◆ Action item
Starting at the line that contains "Directions (232, 1328)", transcribe every remaining line of the data below exactly, and omit all pictures.

◆ The data
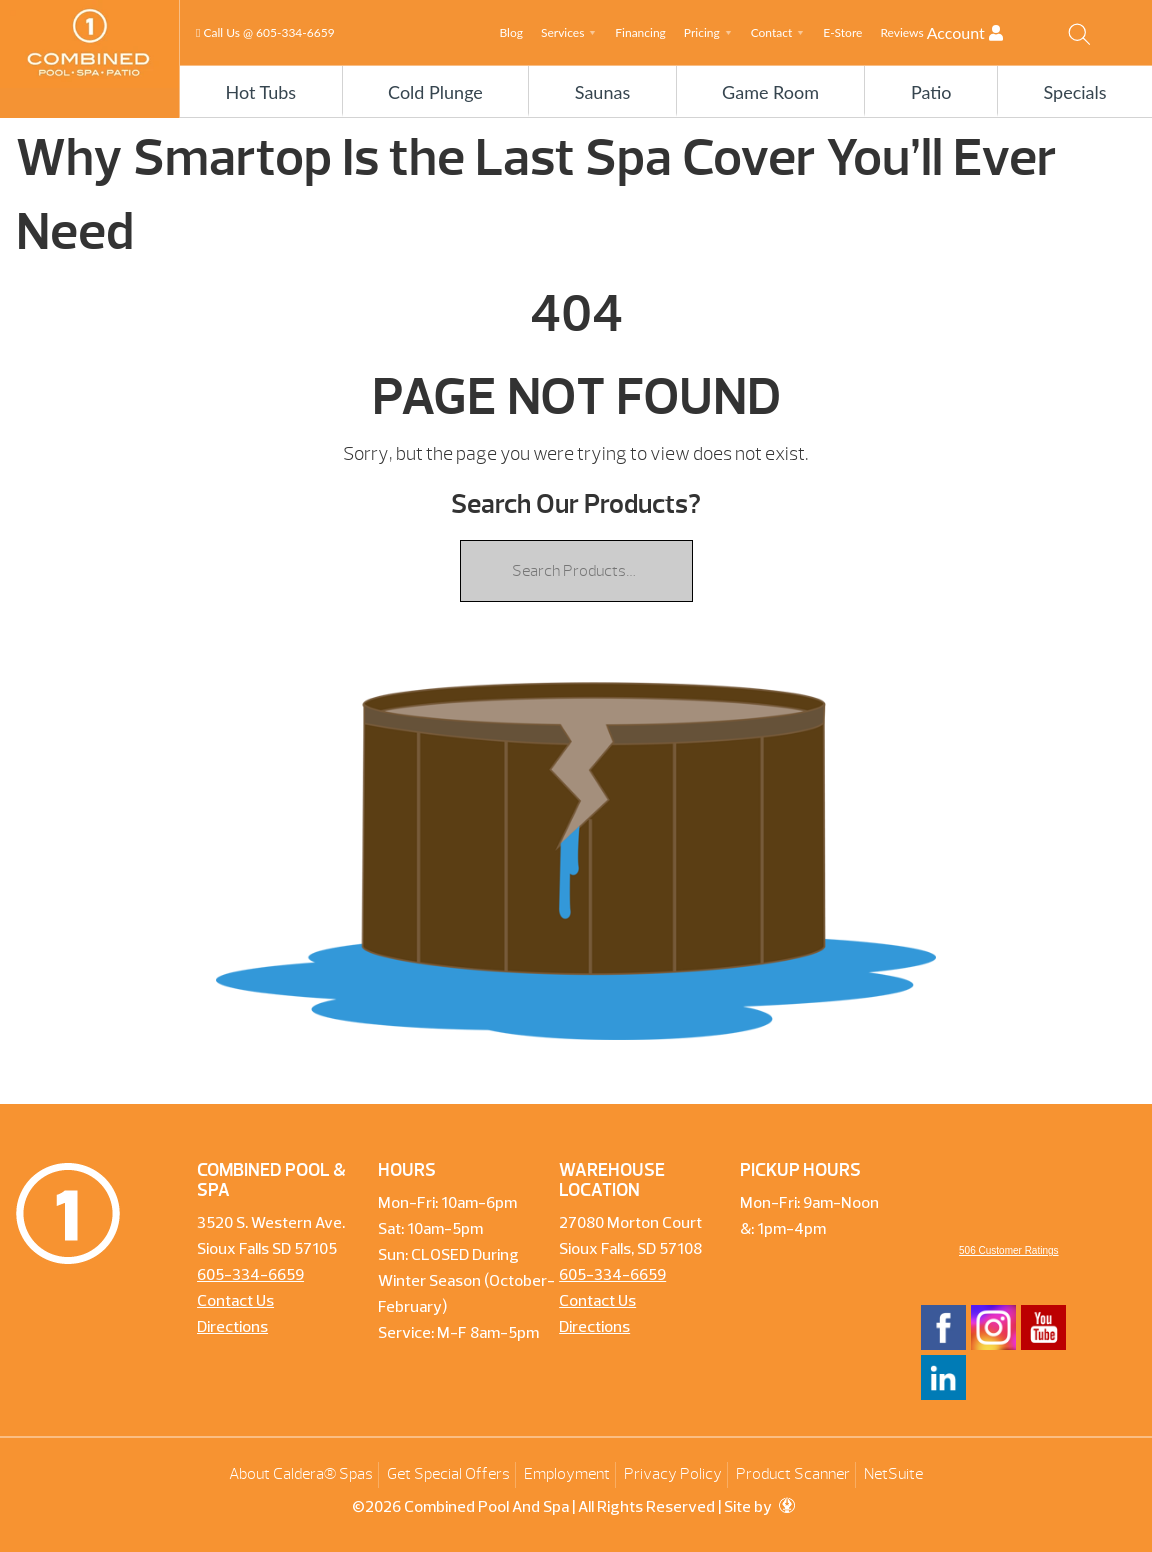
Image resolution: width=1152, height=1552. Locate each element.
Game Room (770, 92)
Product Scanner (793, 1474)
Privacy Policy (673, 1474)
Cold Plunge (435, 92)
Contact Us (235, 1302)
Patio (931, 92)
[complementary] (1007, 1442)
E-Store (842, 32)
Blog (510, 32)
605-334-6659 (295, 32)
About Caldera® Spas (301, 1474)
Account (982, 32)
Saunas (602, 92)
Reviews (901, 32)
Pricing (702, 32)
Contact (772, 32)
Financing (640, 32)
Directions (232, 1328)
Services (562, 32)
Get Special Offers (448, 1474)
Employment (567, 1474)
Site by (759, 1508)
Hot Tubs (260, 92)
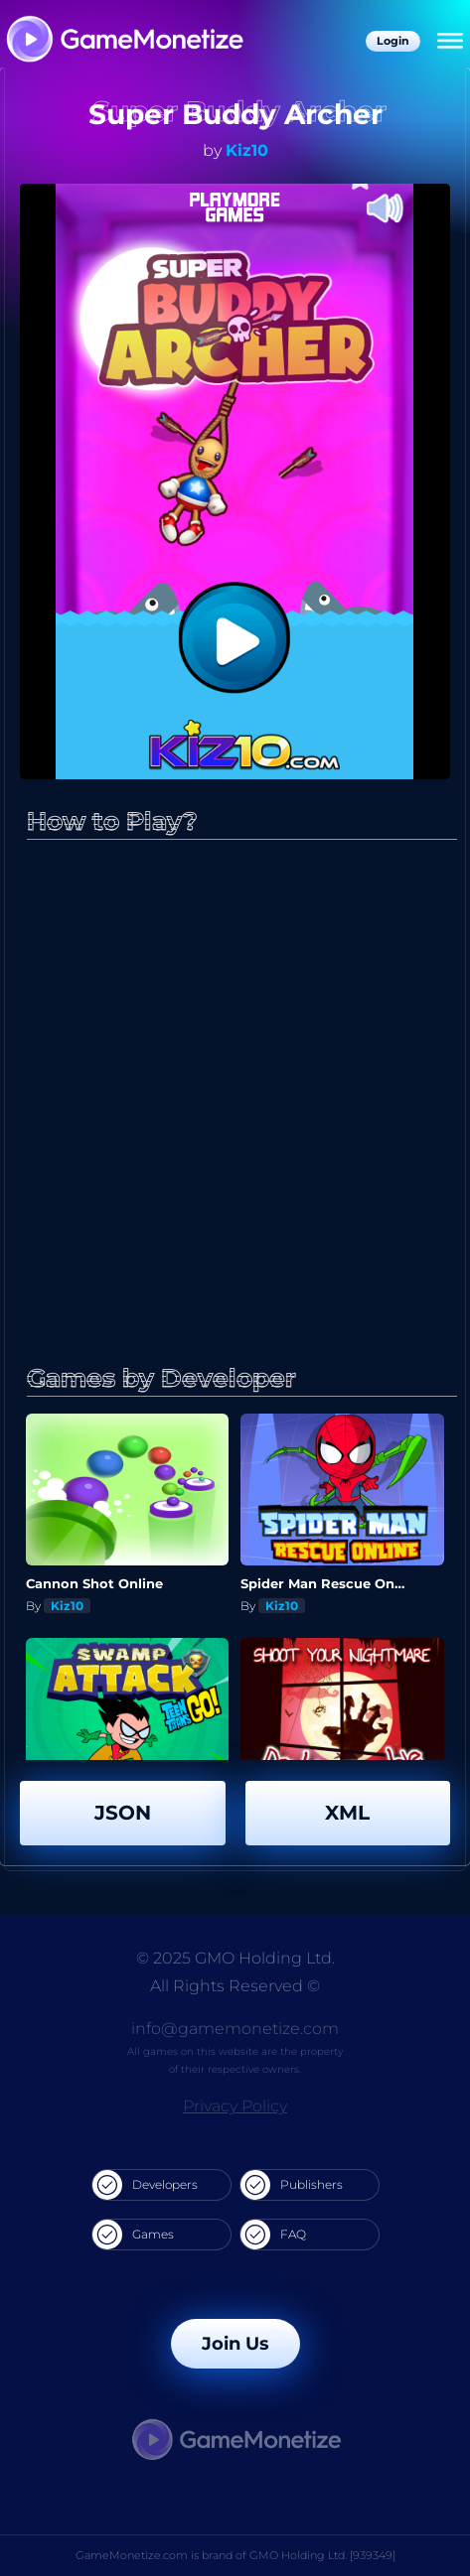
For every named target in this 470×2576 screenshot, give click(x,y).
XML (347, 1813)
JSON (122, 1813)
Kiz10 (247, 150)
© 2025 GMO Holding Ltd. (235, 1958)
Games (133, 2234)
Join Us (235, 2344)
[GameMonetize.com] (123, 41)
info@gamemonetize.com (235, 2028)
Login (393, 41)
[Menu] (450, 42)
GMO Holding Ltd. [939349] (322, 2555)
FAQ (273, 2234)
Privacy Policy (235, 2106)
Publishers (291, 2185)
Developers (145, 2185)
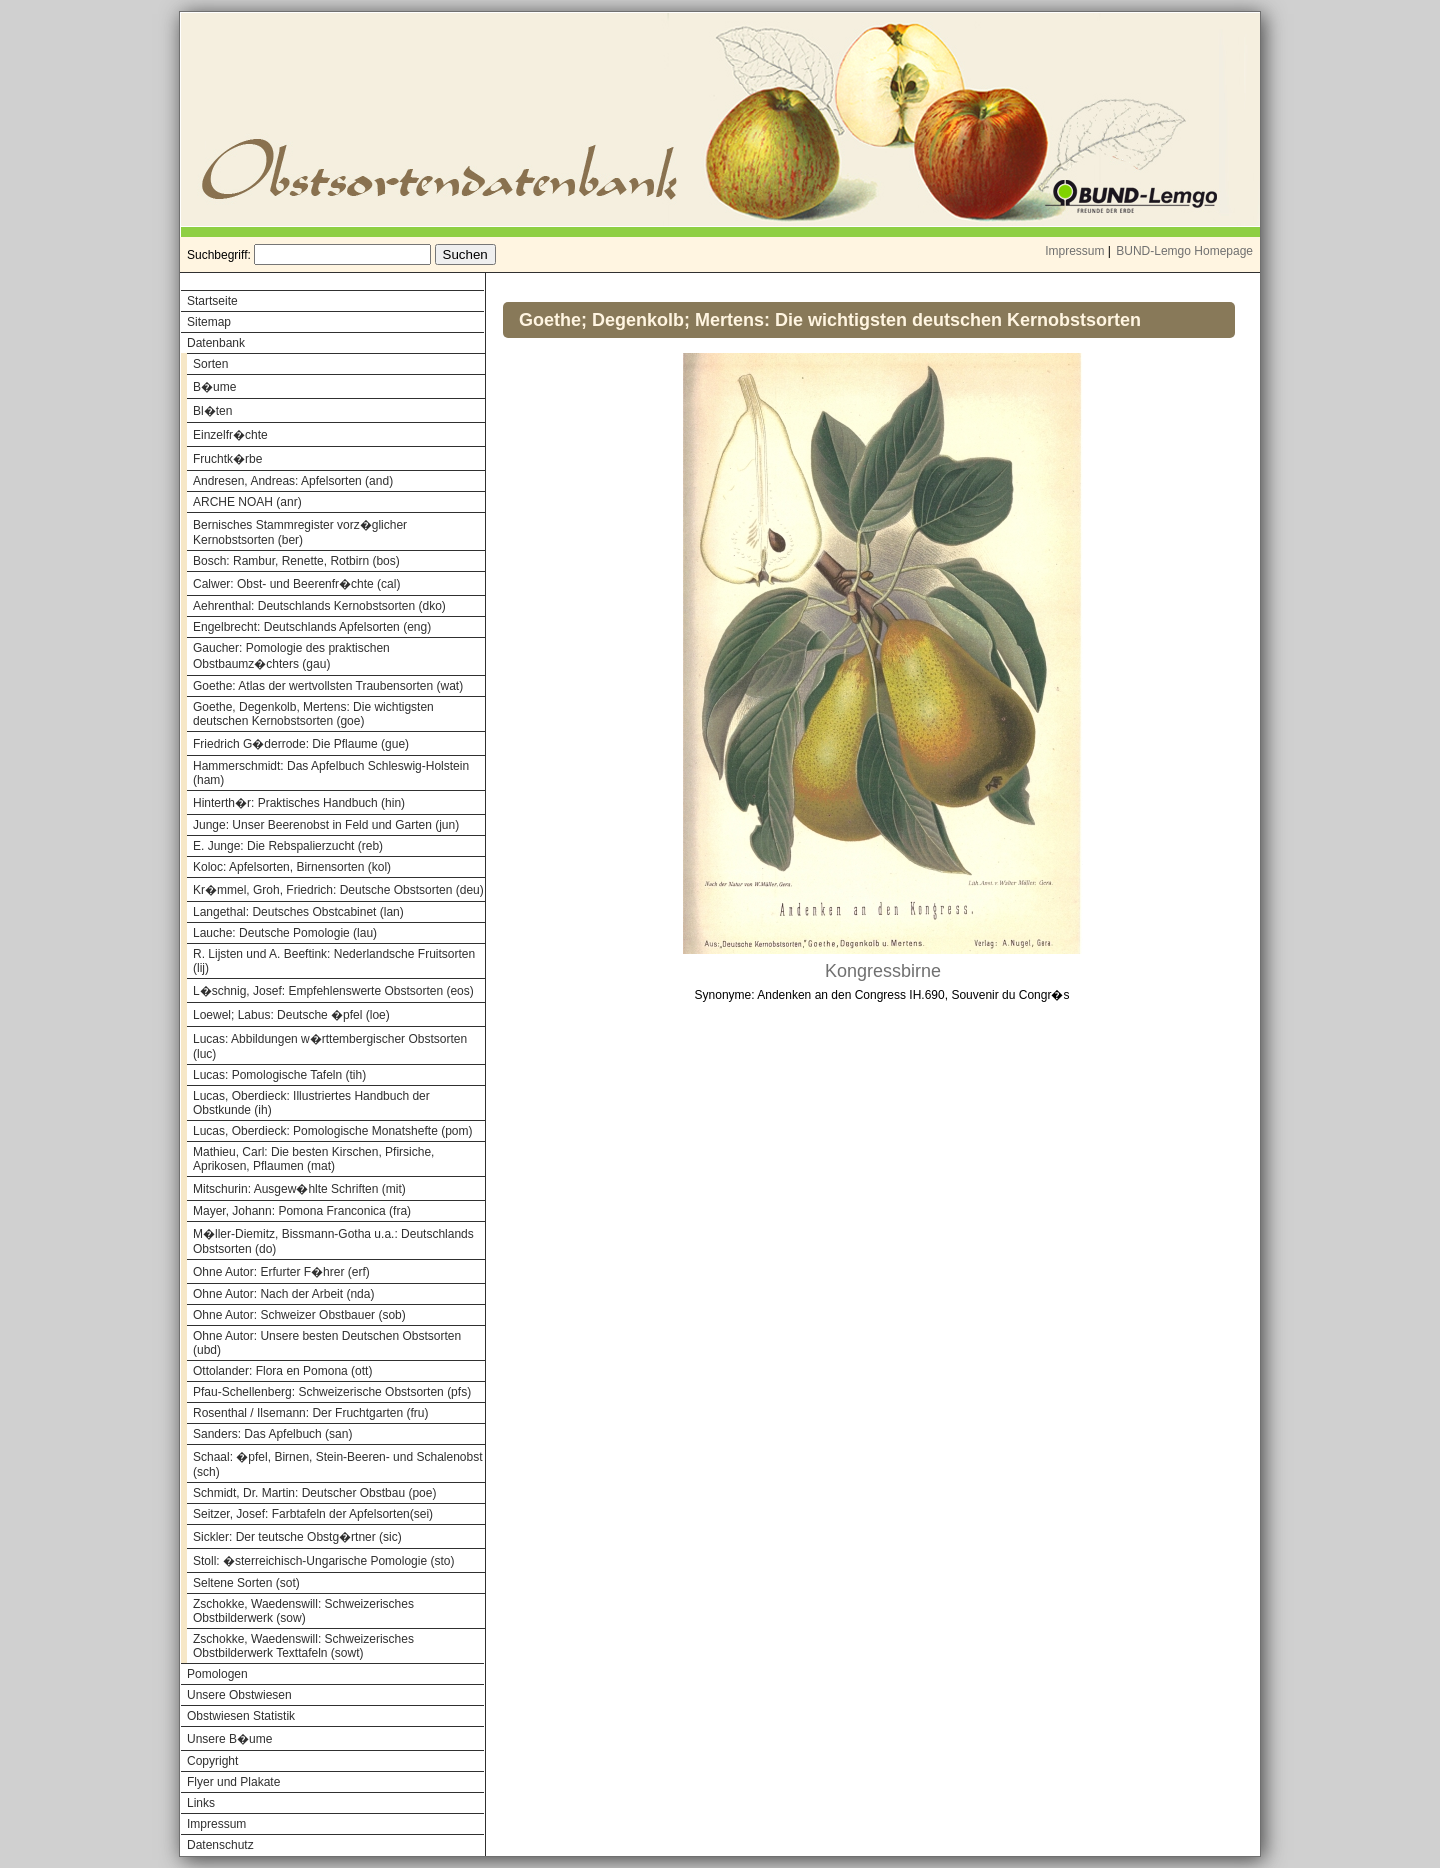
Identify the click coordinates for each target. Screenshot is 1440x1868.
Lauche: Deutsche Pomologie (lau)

◆ Output of the exercise
Directions (232, 1328)
Services (562, 32)
Get Special Offers (448, 1474)
Employment (567, 1474)
Site by (759, 1508)
Hot Tubs (260, 92)
For every named target in this 470×2576 screenshot, give click(x,y).
XML (347, 1813)
JSON (122, 1813)
Kiz10 (247, 150)
© 2025 GMO Holding Ltd. (235, 1958)
Games (133, 2234)
Join Us (235, 2344)
[GameMonetize.com] (123, 41)
info@gamemonetize.com (235, 2028)
Login (393, 41)
[Menu] (450, 42)
GMO Holding Ltd. [939349] (322, 2555)
FAQ (273, 2234)
Privacy Policy (235, 2106)
Publishers (291, 2185)
Developers (145, 2185)
Identify the click coordinates for each target. Screenshot is 1440x1868.
Lauche: Deutsche Pomologie (lau)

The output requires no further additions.